Cela le rend encore plus important étant donné que chacune de ses entrées en scène est pensée pour marquer l’esprit du lecteur. Il suffit de voir là première fois où l’on pose le regard sur lui pour comprendre qu’il est le plus terrifiant adversaire qui puisse exister ici. Une rencontre à laquelle Daigo ne participera pas et qui se passera uniquement entre cet homme, la fille de Daigo et le spectateur. Cet inconnu représente énormément de choses au sein de Gannibal. Il est le plus grand danger, une immense source d’interrogations, mais aussi une bête qui a fait de Kuge son antre. On ne se rend donc que trop tard que l’on est sur son terrain de chasse et même l’opposition entre son âge avancé et la force dont il fait preuve a de quoi nous déstabiliser. Si son apparence nous donne le sentiment d’avoir face à nous un vieillard qui ne pourrait se défendre, la vérité est toute autre. Agile, puissant et surtout d’une grande résistance, il est une anomalie au sein de cet univers. Un élément qui vient troubler un polar déjà bien ficelé pour le faire basculer dans le récit horrifique et en faire un monstre qui frappe toujours au moment où l’on si attend le moins. Le clan Gotô parvient ainsi à jouer sur deux tableaux bien distincts représentant la peur. D’un côté, nous avons les membres ordinaires de ce groupe qui sont là pour créer cette atmosphère oppressante et réaliste. Un adversaire sournois qui peut agir de bien des manières pour chasser les intrus. De l’autre, nous avons ce chasseur naturel qui n’a pas besoin de plan pour venir à bout de ses proies. Sans même la prévenir et qu’elle soit consciente de l’épée qui se dresse au-dessus de sa tête, sa cible est déjà prise dans la mâchoire de cet antagoniste.

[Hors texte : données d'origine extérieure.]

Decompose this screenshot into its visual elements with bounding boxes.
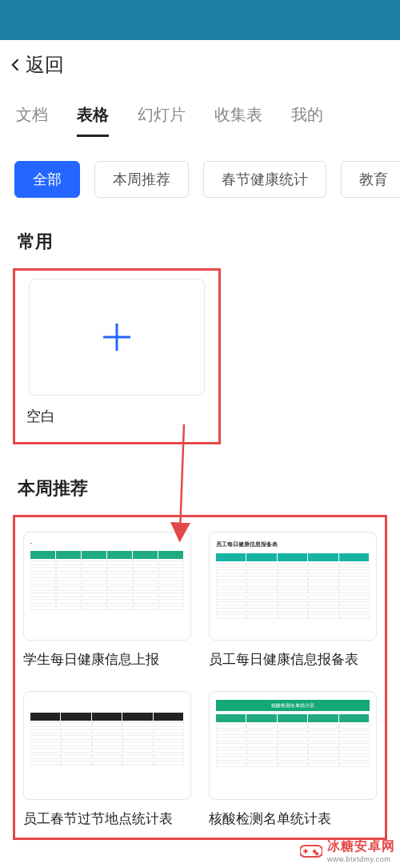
- tab-sheet[interactable]: 表格: [77, 104, 109, 137]
- tab-slide[interactable]: 幻灯片: [138, 104, 186, 137]
- filter-health[interactable]: 春节健康统计: [203, 161, 326, 198]
- template-card[interactable]: 员工春节过节地点统计表: [23, 691, 191, 828]
- template-name: 员工春节过节地点统计表: [23, 810, 191, 828]
- controller-icon: [300, 842, 322, 860]
- tabs: 文档 表格 幻灯片 收集表 我的: [0, 90, 400, 137]
- tab-doc[interactable]: 文档: [16, 104, 48, 137]
- back-button[interactable]: 返回: [0, 40, 400, 90]
- plus-icon: [100, 320, 134, 354]
- watermark: 冰糖安卓网 www.btxtdmy.com: [300, 838, 395, 863]
- blank-template-card[interactable]: [29, 279, 205, 396]
- annotation-weekly: · 学生每日健康信息上报 员工每日健康信息报备表: [13, 515, 387, 840]
- tab-mine[interactable]: 我的: [291, 104, 323, 137]
- status-bar: [0, 0, 400, 40]
- template-card[interactable]: 核酸检测名单统计表 核酸检测名单统计表: [209, 691, 377, 828]
- template-thumb: 员工每日健康信息报备表: [209, 532, 377, 641]
- template-card[interactable]: 员工每日健康信息报备表 员工每日健康信息报备表: [209, 532, 377, 669]
- template-name: 员工每日健康信息报备表: [209, 650, 377, 669]
- back-label: 返回: [26, 52, 64, 78]
- section-weekly-title: 本周推荐: [0, 444, 400, 515]
- template-name: 核酸检测名单统计表: [209, 810, 377, 828]
- filter-all[interactable]: 全部: [14, 161, 80, 198]
- filter-edu[interactable]: 教育: [341, 161, 400, 198]
- template-thumb: ·: [23, 532, 191, 641]
- template-thumb: [23, 691, 191, 800]
- annotation-frequent: 空白: [13, 268, 221, 444]
- filter-row: 全部 本周推荐 春节健康统计 教育: [0, 137, 400, 198]
- blank-template-label: 空白: [20, 407, 214, 426]
- filter-weekly[interactable]: 本周推荐: [94, 161, 189, 198]
- tab-form[interactable]: 收集表: [214, 104, 262, 137]
- template-name: 学生每日健康信息上报: [23, 650, 191, 669]
- template-thumb: 核酸检测名单统计表: [209, 691, 377, 800]
- template-card[interactable]: · 学生每日健康信息上报: [23, 532, 191, 669]
- chevron-left-icon: [8, 54, 24, 75]
- section-frequent-title: 常用: [0, 198, 400, 268]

Le clan Gotô lance les hostilités

Si Gannibal est aussi prenant à lire, c’est justement grâce à cet adversaire qui va très vite prendre d’assaut la quiétude de Daigo ainsi que celle du lecteur. Sans même crier gare, ils vont commencer à planter leurs serres dans la peau de leur nouvelle victime afin de la conduire exactement là où ils veulent. Si notre policier se montre comme un redoutable ennemi pour eux, ils ont largement de quoi faire pour montrer qu’il ne faut pas les sous-estimer. Un ennemi affichant un double visage et où l’on ne sait pas lequel est le pire entre cette famille à l’autorité terrifiante et cet exécuteur que rien n’arrête. A chaque fois que l’on pense que cela ne pourra être pire, ces derniers parviennent à nous surprendre et à montrer à quel point ils méritent leur place en tant qu’antagonistes de ce récit. Cela faisait bien longtemps que l’on n’avait pas vu un adversaire aussi remarquablement bien écrit et qui va non pas s’étendre à un seul individu, mais bel et bien à toute une organisation. Un regroupement d’individus qui commet des actes impardonnables, mais qui savent très bien se défendre pour protéger leur effroyable mode de vie. En plus d’avoir face à nous des ennemis redoutables et qui s’avèrent particulièrement bien écrits, ils vont aussi avoir un rôle qui n’est pas à négliger tant cela renforce l’impact de ce manga sur nous. Il s’agit tout simplement de l’influence qu’ils ont sur notre cher Daigo. Alors qu’il espérait offrir un cadre de vie idéal à sa famille et s’éloigner de ses vieux démons, c’est tout le contraire qui se passe. Il se croyait au paradis, il a finalement embarqué pour un voyage en enfer.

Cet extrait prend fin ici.